> _What is required_: Starting at the line that contains "travel and reactive", write out every line through the end of the records below exactly as it appears, and leave out all pictures.
· · ·
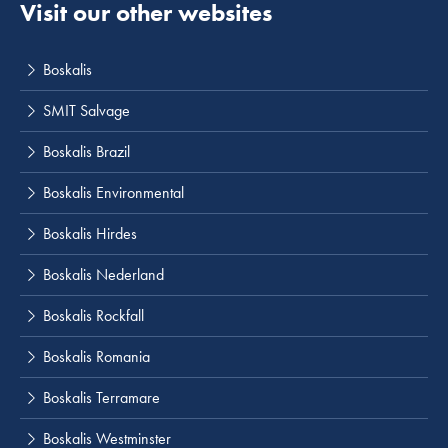
Visit our other websites
Boskalis
SMIT Salvage
Boskalis Brazil
Boskalis Environmental
Boskalis Hirdes
Boskalis Nederland
Boskalis Rockfall
Boskalis Romania
Boskalis Terramare
Boskalis Westminster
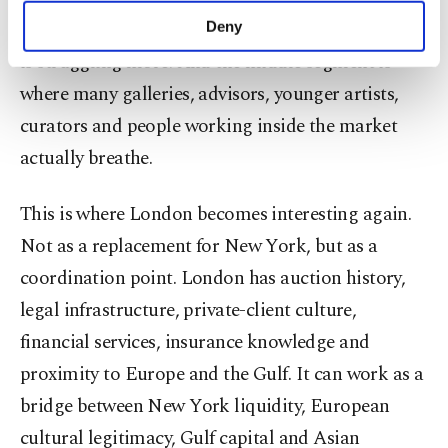
make our website more functional and
high-net-worth collectors. But the middle segment
Deny
personal as well as for advertising/marketing
is struggling more. And the middle segment is
activities for you. You can set your cookie
preferences through the panel below. To learn
where many galleries, advisors, younger artists,
more about cookies, you can click on the
curators and people working inside the market
Settings button and read our
Cookie
Information Text
.
actually breathe.
This is where
London
becomes interesting again.
Not as a replacement for
New York
, but as a
coordination point.
London
has auction history,
legal infrastructure, private-client culture,
financial services, insurance knowledge and
proximity to Europe and the Gulf. It can work as a
bridge between
New York
liquidity, European
cultural legitimacy, Gulf capital and Asian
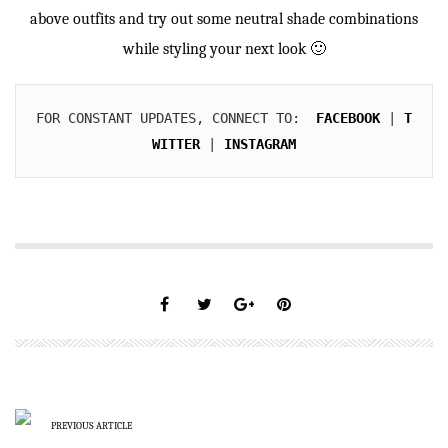
above outfits and try out some neutral shade combinations
while styling your next look 🙂
FOR CONSTANT UPDATES, CONNECT TO:  
FACEBOOK
 | 
T
WITTER
 | 
INSTAGRAM
PREVIOUS ARTICLE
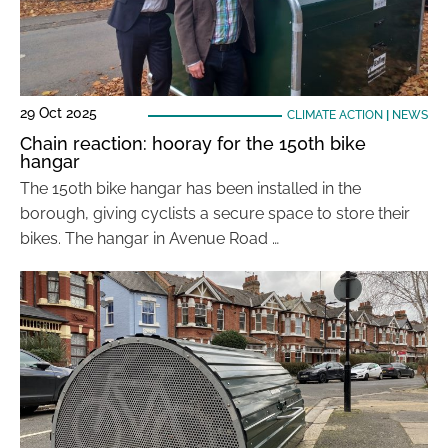
29 Oct 2025
CLIMATE ACTION
|
NEWS
Chain reaction: hooray for the 150th bike
hangar
The 150th bike hangar has been installed in the
borough, giving cyclists a secure space to store their
bikes. The hangar in Avenue Road …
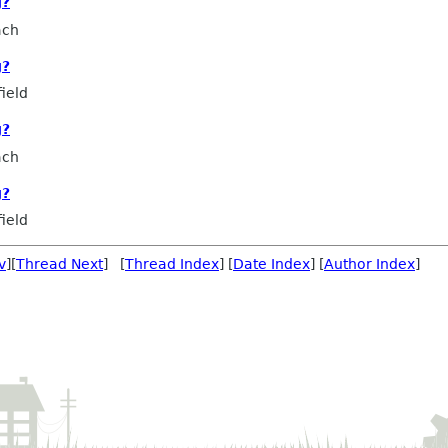
g?
ach
g?
ield
g?
ach
g?
ield
v
][
Thread Next
] [
Thread Index
] [
Date Index
] [
Author Index
]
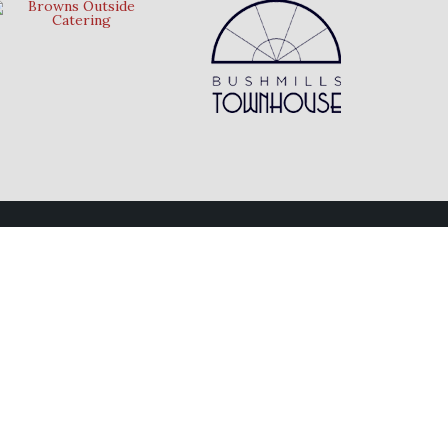
Follow Us
Connect with us on social media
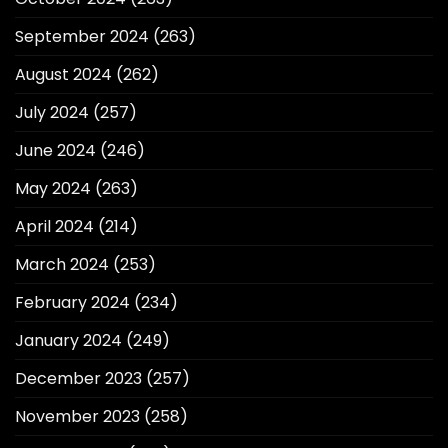
September 2024
(263)
August 2024
(262)
July 2024
(257)
June 2024
(246)
May 2024
(263)
April 2024
(214)
March 2024
(253)
February 2024
(234)
January 2024
(249)
December 2023
(257)
November 2023
(258)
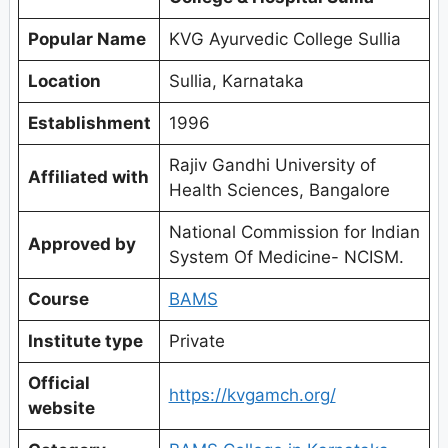
Popular Name
KVG Ayurvedic College Sullia
Location
Sullia, Karnataka
Establishment
1996
Rajiv Gandhi University of
Affiliated with
Health Sciences, Bangalore
National Commission for Indian
Approved by
System Of Medicine- NCISM.
Course
BAMS
Institute type
Private
Official
https://kvgamch.org/
website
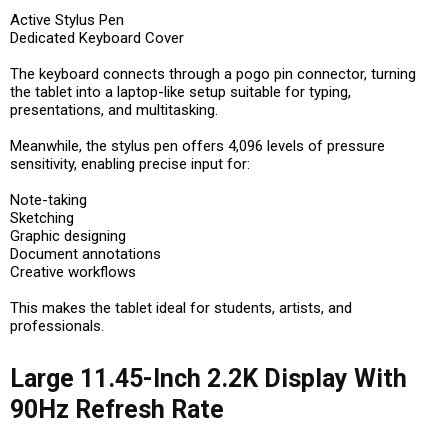
Active Stylus Pen
Dedicated Keyboard Cover
The keyboard connects through a pogo pin connector, turning
the tablet into a laptop-like setup suitable for typing,
presentations, and multitasking.
Meanwhile, the stylus pen offers 4,096 levels of pressure
sensitivity, enabling precise input for:
Note-taking
Sketching
Graphic designing
Document annotations
Creative workflows
This makes the tablet ideal for students, artists, and
professionals.
Large 11.45-Inch 2.2K Display With
90Hz Refresh Rate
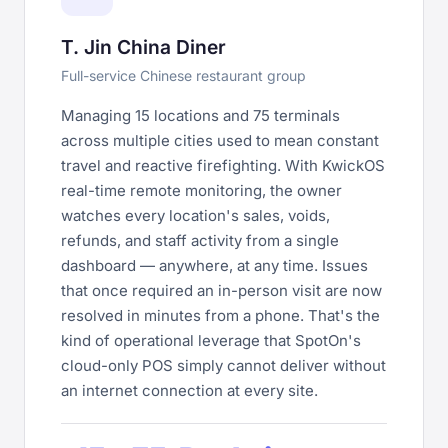
T. Jin China Diner
Full-service Chinese restaurant group
Managing 15 locations and 75 terminals
across multiple cities used to mean constant
travel and reactive firefighting. With KwickOS
real-time remote monitoring, the owner
watches every location's sales, voids,
refunds, and staff activity from a single
dashboard — anywhere, at any time. Issues
that once required an in-person visit are now
resolved in minutes from a phone. That's the
kind of operational leverage that SpotOn's
cloud-only POS simply cannot deliver without
an internet connection at every site.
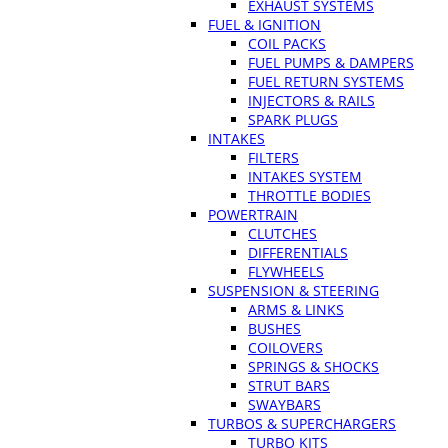
EXHAUST SYSTEMS
FUEL & IGNITION
COIL PACKS
FUEL PUMPS & DAMPERS
FUEL RETURN SYSTEMS
INJECTORS & RAILS
SPARK PLUGS
INTAKES
FILTERS
INTAKES SYSTEM
THROTTLE BODIES
POWERTRAIN
CLUTCHES
DIFFERENTIALS
FLYWHEELS
SUSPENSION & STEERING
ARMS & LINKS
BUSHES
COILOVERS
SPRINGS & SHOCKS
STRUT BARS
SWAYBARS
TURBOS & SUPERCHARGERS
TURBO KITS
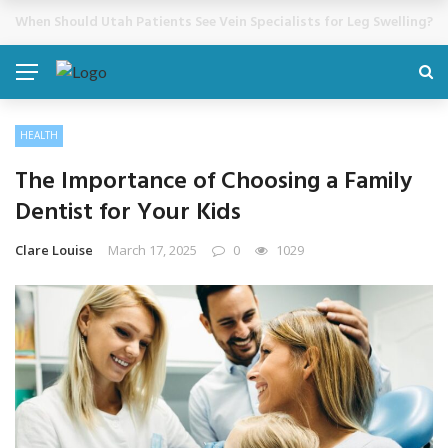
Cosmetic Treatments That Support Confidence Without Major Do
BREAKING NEWS
HEALTH
The Importance of Choosing a Family
Dentist for Your Kids
Clare Louise
March 17, 2025
0
1029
· · ·
> _Solution to the exercise_:
travel and reactive firefighting. With KwickOS
real-time remote monitoring, the owner
watches every location's sales, voids,
refunds, and staff activity from a single
dashboard — anywhere, at any time. Issues
that once required an in-person visit are now
resolved in minutes from a phone. That's the
kind of operational leverage that SpotOn's
cloud-only POS simply cannot deliver without
an internet connection at every site.
EXHAUST SYSTEMS
FUEL & IGNITION
COIL PACKS
FUEL PUMPS & DAMPERS
FUEL RETURN SYSTEMS
INJECTORS & RAILS
SPARK PLUGS
INTAKES
FILTERS
INTAKES SYSTEM
THROTTLE BODIES
POWERTRAIN
CLUTCHES
DIFFERENTIALS
FLYWHEELS
SUSPENSION & STEERING
ARMS & LINKS
BUSHES
COILOVERS
SPRINGS & SHOCKS
STRUT BARS
SWAYBARS
TURBOS & SUPERCHARGERS
TURBO KITS
Cosmetic Treatments That Support Confidence Without Major Do
BREAKING NEWS
HEALTH
The Importance of Choosing a Family
Dentist for Your Kids
Clare Louise
March 17, 2025
0
1029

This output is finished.